Sierra McCormick in Edge of Everything

Still reeling from the sudden death of her mother, Abby (Sierra McCormick) finds herself stuck living with her heretofore absent father, David (Jason Butler Harner), and his stuck-up girlfriend, Leslie (Sabina Friedman-Seitz). The soon-to-be-15-year-old freshman starts to rebel in little ways—stealing Leslie’s earrings, buying crappy weed from a neighborhood kid and turning an apple into a bong to smoke it in. Her milquetoast dad doesn’t know how to punish her, and her goody-two-shoes theater kid friends don’t know how to react to her naughty streak with anything other than worried glances at each other. Still, her rebellion is all pretty innocent—until, that is, she meets Caroline (Ryan Simpkins), a wayward older girl with no moral limits. Abby soon starts following Caroline’s lead, adopting a new, more dangerous attitude and a willingness to try anything. It’s only a matter of time before Abby pushes things too far.

It’s hard to describe Edge of Everything without making it sound like an afterschool special or a Reefer Madness-style over-the-top cautionary tale that intends to lay bare the ills and moral turpitude that inevitably follow from giving in to sin, so I feel it’s important to note that this is not that kind of movie. In their first feature film, co-writers and co-directors Sophia Sabella and Pablo Feldman avoid obvious moralizing. Which isn’t to say it goes to the opposite, Kidslike extreme of glorifying Abby’s bad behavior either. The film doesn’t stand in judgment of Abby, but it allows her to make a series of really bad decisions in a way that feels true to her character and her circumstances, and lets her figure out if she really wants to be the person she’s turning into or not.

That it succeeds in walking that tightrope is mostly on the shoulders of Sierra McCormick, whose performance as Abby is a revelation. A former child actor (including a large role in 2010’s Ramona & Beezus and a four-year stint on the Disney Channel show A.N.T. Farm), McCormick pulls off the rarest of tricks: despite being a full decade older than the character she is portraying, she is absolutely, 100% believable as a teenager, from the awkwardness she exudes when she finds herself in adult situations to the sullenness of her posture when dealing with her dad’s ineffective attempts at parenting.

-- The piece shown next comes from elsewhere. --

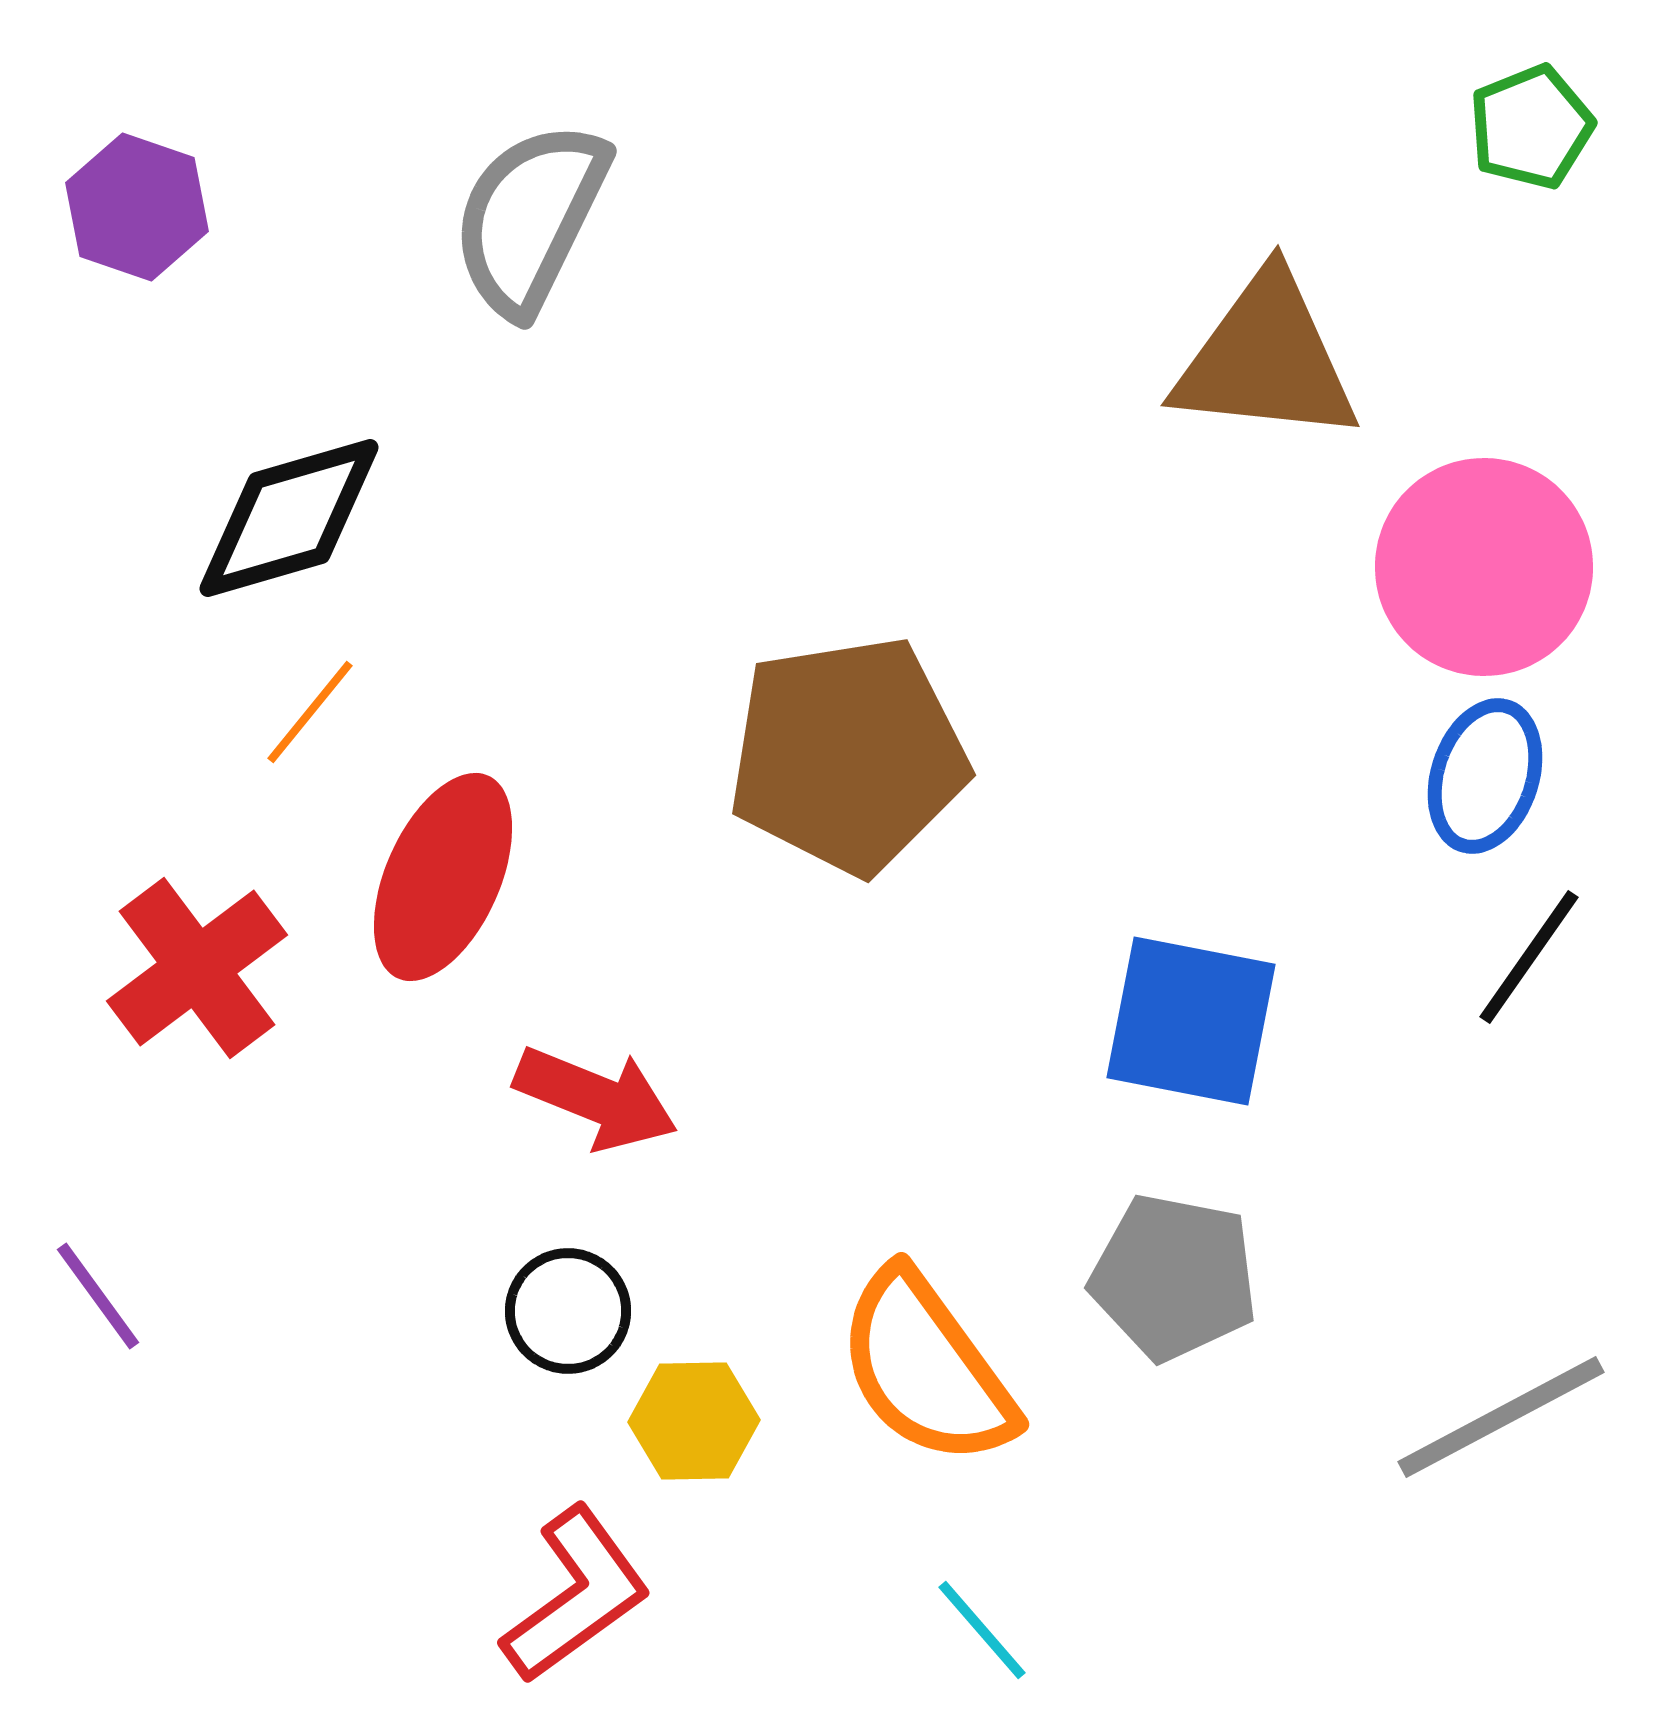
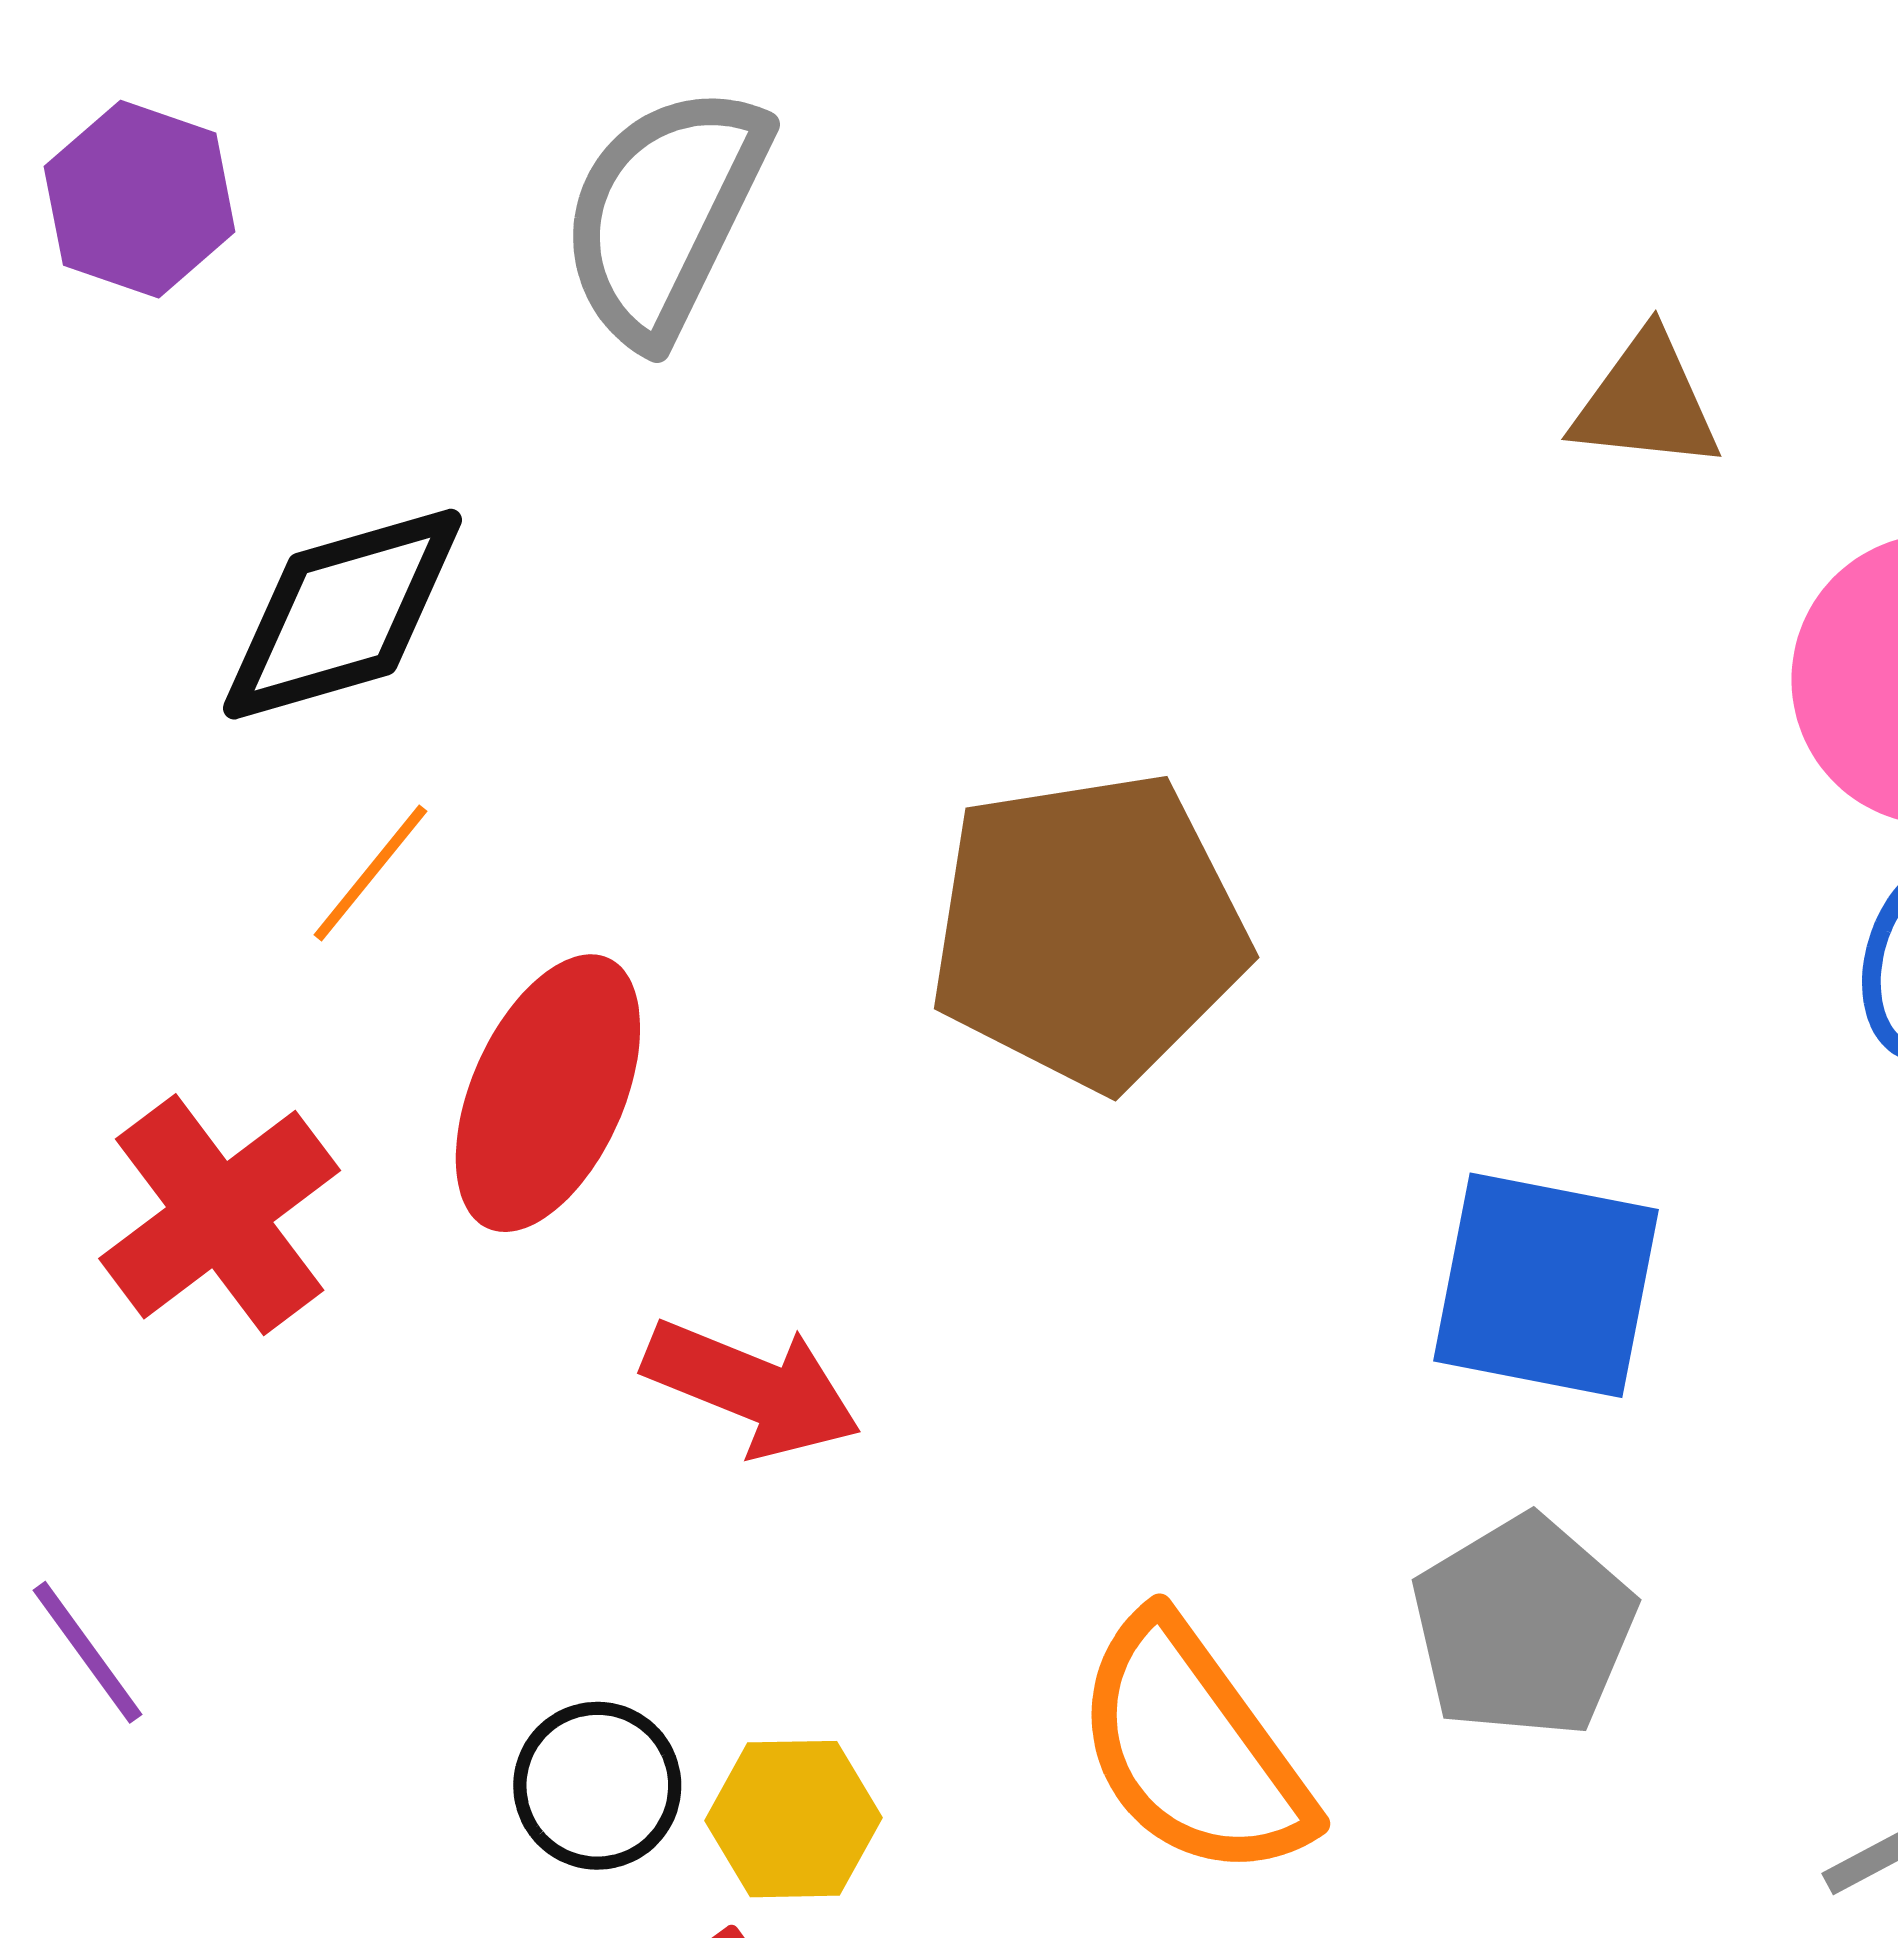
brown triangle: (1266, 359) -> (1646, 402), size x0.6
gray pentagon: (1174, 1277) -> (1523, 1627), turned 30
black circle: (568, 1311) -> (597, 1786), moved
yellow hexagon: (694, 1421) -> (793, 1819), moved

But the best part of her performance, and the part that saves the film from collapsing under the weight as the new forays into sex and drugs pile on, is the way McCormick sells Abby’s poor decision making. Each time Abby is presented with a new bad choice to make, a new taboo she can break, McCormick pauses—you can see in her eyes the speedy internal debate that erupts in her mind, the hesitation, the questioning of whether she really wants to do this, and then a switch flips, her eyes glaze over as if to say “ah, fuck it,” and she does it anyway. It all happens in just a second or two, but it makes clear that her decisions, then, are not decisions at all, but deciding to not decide and just roll with whatever life (or Caroline) throws at her, for better or worse (and it’s pretty much always for worse). Edge of Everything is just over 80 minutes in length and its story takes place over just a few days, with a huge chunk of it taking place in a single night. Abby does so, so many bad things in such a short span of time that it’s in danger of feeling cartoonishly excessive, yet by embodying Abby’s numbness and apathy, McCormick dials it back to a believable reality.

In the same way they offered no upfront judgments, Sabella and Feldman have concocted an ending that offers no obvious moral of the story to conclude their fable. Some may bristle at the lack of a clear, cathartic ending, as it does make the journey feel a tad pointless, that it feels like nothing changed. But then, it also feels honest that the changes in Abby are more subtle. She is, after all, only 15. She has a lot of life left to live, and a lot of time to figure it all out. | Jason Green

Edge of Everything is on VOD from Lightyear Entertainment.